Exercise:
Apart from the pictures, every entry below should be repeated exactly.

--- Source information ---

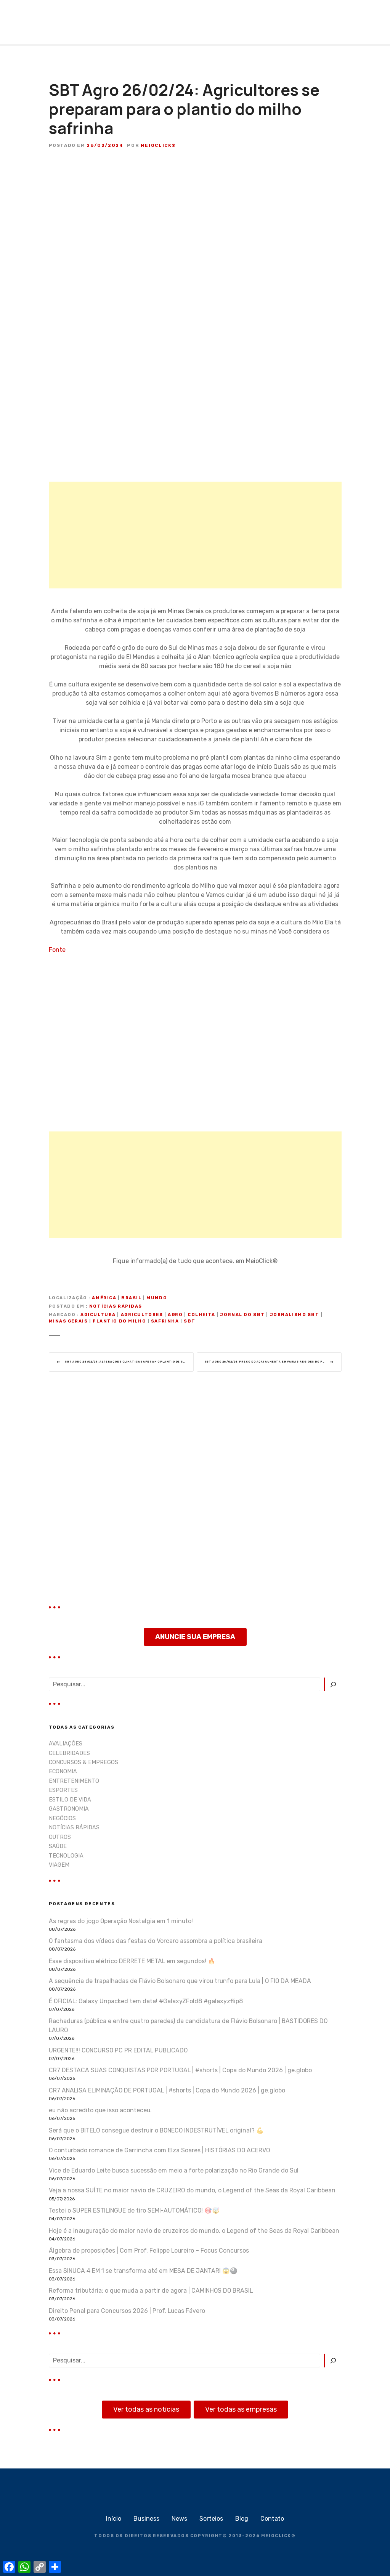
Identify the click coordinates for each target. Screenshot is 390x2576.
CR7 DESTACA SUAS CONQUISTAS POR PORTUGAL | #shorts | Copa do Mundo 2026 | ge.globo (180, 2072)
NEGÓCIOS (62, 1821)
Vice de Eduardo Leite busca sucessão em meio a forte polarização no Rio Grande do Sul (174, 2173)
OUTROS (60, 1840)
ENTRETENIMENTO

---

Problem solution:
Identify the click coordinates for each target. Screenshot is 390x2576.
CR7 DESTACA SUAS CONQUISTAS POR PORTUGAL | #shorts | Copa do Mundo 2026 | ge.globo (180, 2072)
NEGÓCIOS (62, 1821)
Vice de Eduardo Leite busca sucessão em meio a forte polarização no Rio Grande do Sul (174, 2173)
OUTROS (60, 1840)
ENTRETENIMENTO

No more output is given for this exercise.